Collected data:
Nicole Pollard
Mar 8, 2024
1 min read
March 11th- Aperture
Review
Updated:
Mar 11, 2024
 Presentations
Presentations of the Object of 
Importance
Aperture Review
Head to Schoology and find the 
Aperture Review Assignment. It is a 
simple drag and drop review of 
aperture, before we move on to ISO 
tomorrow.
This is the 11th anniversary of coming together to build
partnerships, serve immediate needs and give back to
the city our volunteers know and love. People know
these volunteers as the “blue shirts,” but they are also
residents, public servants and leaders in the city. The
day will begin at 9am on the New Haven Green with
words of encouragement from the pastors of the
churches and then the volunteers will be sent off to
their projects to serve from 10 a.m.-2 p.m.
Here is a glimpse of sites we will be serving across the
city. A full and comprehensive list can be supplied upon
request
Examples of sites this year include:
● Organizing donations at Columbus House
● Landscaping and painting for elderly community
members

--

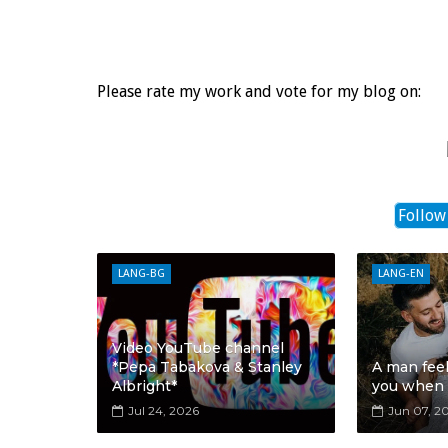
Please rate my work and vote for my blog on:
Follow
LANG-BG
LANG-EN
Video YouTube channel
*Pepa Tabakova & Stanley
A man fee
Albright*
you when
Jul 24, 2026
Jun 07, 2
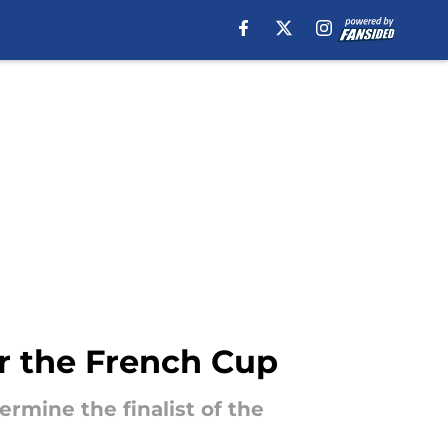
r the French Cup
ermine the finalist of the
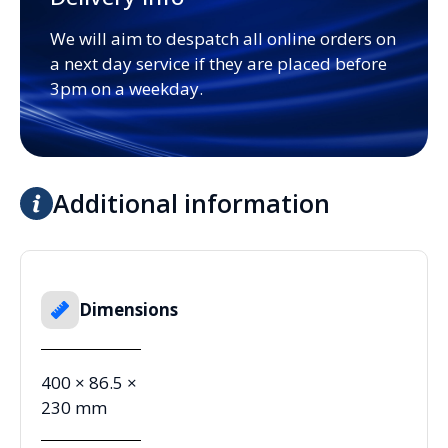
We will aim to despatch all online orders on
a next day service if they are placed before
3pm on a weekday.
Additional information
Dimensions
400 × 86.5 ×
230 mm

[What to produce]:
Copy every line of the data where "sites" is found.

[Your response]:
Here is a glimpse of sites we will be serving across the
Examples of sites this year include:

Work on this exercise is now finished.